**TASK BRIEF**.
After finding the line that includes "Elevationssenge i 180×210" in the records below, transcribe it and each line after it through the last, exactly, and add nothing.

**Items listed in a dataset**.
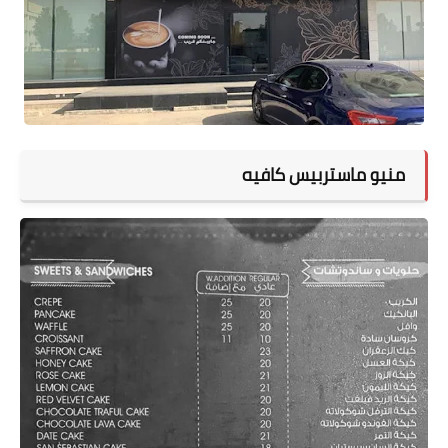
منيو ماستربيس كافيه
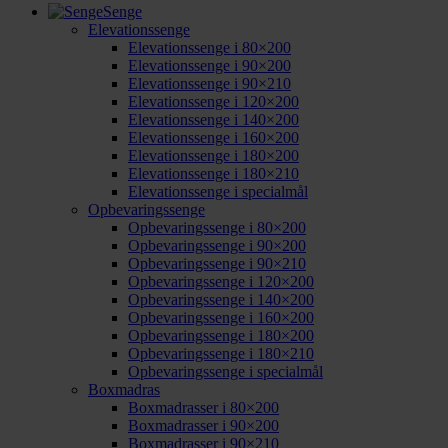
Senge
Elevationssenge
Elevationssenge i 80×200
Elevationssenge i 90×200
Elevationssenge i 90×210
Elevationssenge i 120×200
Elevationssenge i 140×200
Elevationssenge i 160×200
Elevationssenge i 180×200
Elevationssenge i 180×210
Elevationssenge i specialmål
Opbevaringssenge
Opbevaringssenge i 80×200
Opbevaringssenge i 90×200
Opbevaringssenge i 90×210
Opbevaringssenge i 120×200
Opbevaringssenge i 140×200
Opbevaringssenge i 160×200
Opbevaringssenge i 180×200
Opbevaringssenge i 180×210
Opbevaringssenge i specialmål
Boxmadras
Boxmadrasser i 80×200
Boxmadrasser i 90×200
Boxmadrasser i 90×210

**RESPONSE FOR THIS EXERCISE**.
Elevationssenge i 180×210
Elevationssenge i specialmål
Opbevaringssenge
Opbevaringssenge i 80×200
Opbevaringssenge i 90×200
Opbevaringssenge i 90×210
Opbevaringssenge i 120×200
Opbevaringssenge i 140×200
Opbevaringssenge i 160×200
Opbevaringssenge i 180×200
Opbevaringssenge i 180×210
Opbevaringssenge i specialmål
Boxmadras
Boxmadrasser i 80×200
Boxmadrasser i 90×200
Boxmadrasser i 90×210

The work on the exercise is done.